To do: Print all the data that follows exactly, images excluded.

Page images and extracted text
================

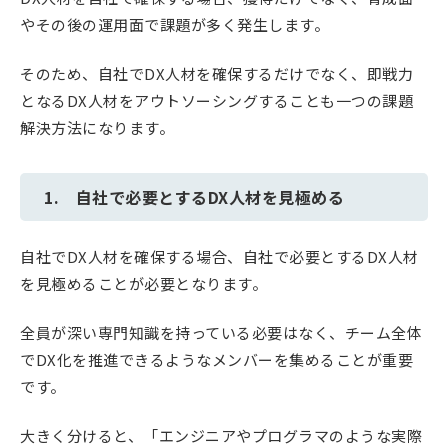
やその後の運用面で課題が多く発生します。
そのため、自社でDX人材を確保するだけでなく、即戦力
となるDX人材をアウトソーシングすることも一つの課題
解決方法になります。
1. 自社で必要とするDX人材を見極める
自社でDX人材を確保する場合、自社で必要とするDX人材
を見極めることが必要となります。
全員が深い専門知識を持っている必要はなく、チーム全体
でDX化を推進できるようなメンバーを集めることが重要
です。
大きく分けると、「エンジニアやプログラマのような実際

================

Result:
やその後の運用面で課題が多く発生します。
そのため、自社でDX人材を確保するだけでなく、即戦力
となるDX人材をアウトソーシングすることも一つの課題
解決方法になります。
1. 自社で必要とするDX人材を見極める
自社でDX人材を確保する場合、自社で必要とするDX人材
を見極めることが必要となります。
全員が深い専門知識を持っている必要はなく、チーム全体
でDX化を推進できるようなメンバーを集めることが重要
です。
大きく分けると、「エンジニアやプログラマのような実際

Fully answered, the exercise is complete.